Most webhook infrastructure is built in a single region. That decision makes complete sense at the start — your app is in us-east-1, your Postgres is in us-east-1, and your webhook worker is right there alongside them. Latency to your own database is sub-millisecond, and everything works.
Then your SaaS starts acquiring customers in Europe and Asia-Pacific. A customer in Frankfurt asks why their order confirmation webhooks take 350ms to arrive. A customer in Singapore sees 400ms delivery times for events their downstream system is waiting on synchronously. Your single-region webhook worker is making a round trip across two ocean cables for every delivery attempt.
This post walks through how to architect regional webhook forwarding: where the latency comes from, the tradeoffs involved, and a deployment pattern that reduces cross-region delivery latency significantly without requiring you to replicate your entire data plane.
Where the Latency Actually Lives
Before optimizing, it helps to decompose webhook delivery latency into its components.
For a typical delivery from us-east-1 to a destination in ap-southeast-1 (Singapore):
| Component | Typical latency |
|---|---|
| Event enqueue (producer → queue) | 2–5 ms |
| Worker poll interval | 0–500 ms |
| TCP connect to destination (cross-region) | 170–200 ms |
| TLS handshake (cross-region) | 170–200 ms (1 RTT) |
| HTTP request send + response | 20–50 ms |
| Worker write delivery result to DB | 2–5 ms |
| Total (worst case) | ~960 ms |
The single biggest cost is the TCP+TLS handshake: roughly two round trips across a cross-region path, each at ~180ms, adds up to ~360ms before a single byte of your payload is transmitted. This isn't a software problem — it's physics. Light takes time to cross an ocean.
The worker poll interval is the other high-variance component. If you're using a Postgres job queue with a 500ms sleep between polls, you're adding up to 500ms of idle wait before delivery even starts.
The Naive Approach: Multi-Region Workers
The first instinct is to run webhook workers in multiple regions and let each worker deliver to nearby destinations.
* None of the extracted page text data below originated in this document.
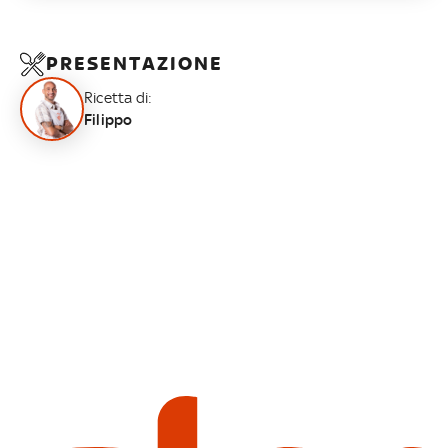
PRESENTAZIONE
Ricetta di:
Filippo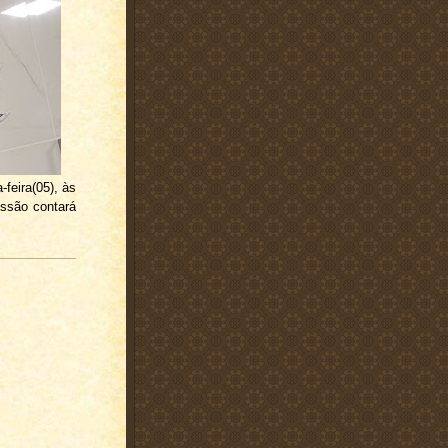
feira(05), às
essão contará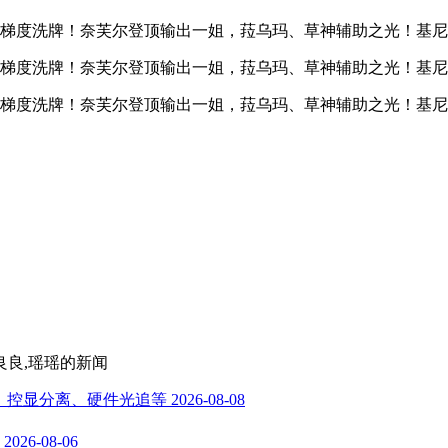
良良,瑶瑶
的新闻
 超分、控显分离、硬件光追等
2026-08-08
2026-08-06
This seems straightforward but has an important complication: your event queue is probably tied to a single Postgres instance, and running workers in multiple regions means cross-region reads on every job poll.
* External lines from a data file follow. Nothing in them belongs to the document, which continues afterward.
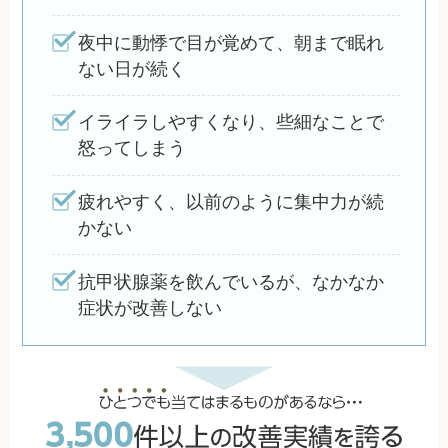
夜中に動悸で目が覚めて、朝まで眠れ
ない日が続く
イライラしやすくなり、些細なことで
怒ってしまう
疲れやすく、以前のように集中力が続
かない
抗甲状腺薬を飲んでいるが、なかなか
症状が改善しない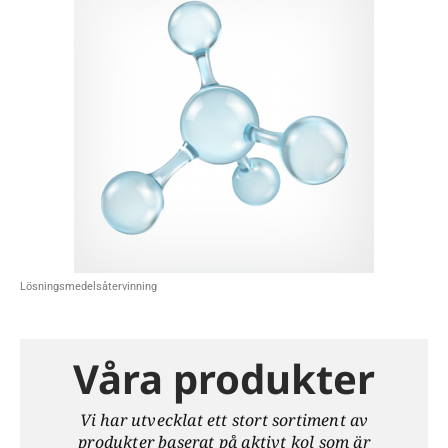
Lösningsmedelsåtervinning
Våra produkter
Vi har utvecklat ett stort sortiment av
produkter baserat på aktivt kol som är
us-east-1 Postgres ─────→ ap-southeast-1 Worker ─────→ Customer (Singapore)
(event queue) (200ms poll RTT) (10ms)You've moved the cross-region hop from the delivery step to the queue polling step. You haven't saved much, and you've added database connection complexity.
If you go this route, you need to be careful about worker assignment. Allowing any worker in any region to claim any job means a Singapore worker might pick up a job destined for a London endpoint, delivering it inefficiently. You need destination-aware job routing.
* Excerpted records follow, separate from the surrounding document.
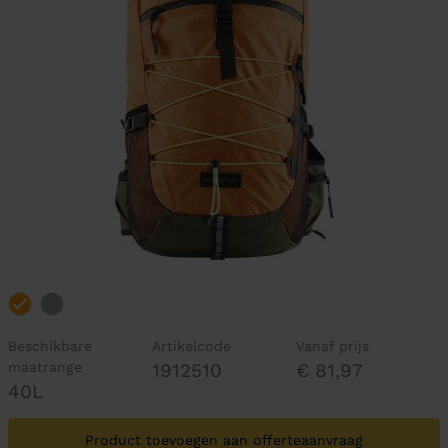
Beschikbare
Artikelcode
Vanaf prijs
maatrange
1912510
€ 81,97
40L
Product toevoegen aan offerteaanvraag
The Better Approach: Regional Forwarders with a Central Control Plane
The architecture that actually reduces latency keeps a single control plane (queue, event storage, delivery logs) in one primary region and deploys lightweight forwarding agents closer to destination clusters.
┌─────────────────────────────────────┐
│ Primary Region (us-east-1) │
│ │
Ingest ───────────→│ Event Queue + Postgres │
│ Management API │
│ Delivery result store │
└──────────┬────────────┬─────────────┘
│ │
HTTPS │ │ HTTPS
(encrypted │ │ (encrypted
internal) │ │ internal)
▼ ▼
┌───────────────┐ ┌───────────────┐
│ eu-west-1 │ │ ap-southeast-1│
│ Forwarder │ │ Forwarder │
└───────┬───────┘ └───────┬───────┘
│ │
▼ ▼
EU customer endpoints APAC customer endpointsThe forwarder is a small stateless service. It receives delivery jobs from the primary region over a persistent connection (or via a pull-based API), delivers the webhook to the destination using a local TCP connection, and reports the outcome back to the primary region.
The key win: the forwarding agent in ap-southeast-1 makes a local TCP connection to the Singapore endpoint (~5ms RTT) rather than one initiated from us-east-1 (~190ms RTT). The TLS handshake cost drops from ~360ms to ~10ms.
Implementing the Forwarder
The forwarder itself is intentionally thin. It handles:
- ›Pulling pending delivery jobs routed to its region
- ›Executing the HTTP delivery with HMAC signing
- ›Reporting outcomes back to the primary
Here's the core delivery loop in Go:
type RegionalForwarder struct {
region string
controlAPI string
httpClient *http.Client
apiKey string
}
func (f *RegionalForwarder) Run(ctx context.Context) error {
for {
jobs, err := f.fetchJobs(ctx)
if err != nil {
log.Printf("fetch error: %v", err)
time.Sleep(1 * time.Second)
continue
}
for _, job := range jobs {
go f.deliver(ctx, job)
}
if len(jobs) == 0 {
// Adaptive sleep: back off when queue is empty
select {
case <-time.After(250 * time.Millisecond):
case <-ctx.Done():
return ctx.Err()
}
}
}
}
func (f *RegionalForwarder) deliver(ctx context.Context, job DeliveryJob) {
req, _ := http.NewRequestWithContext(ctx, "POST", job.DestinationURL, bytes.NewReader(job.Payload))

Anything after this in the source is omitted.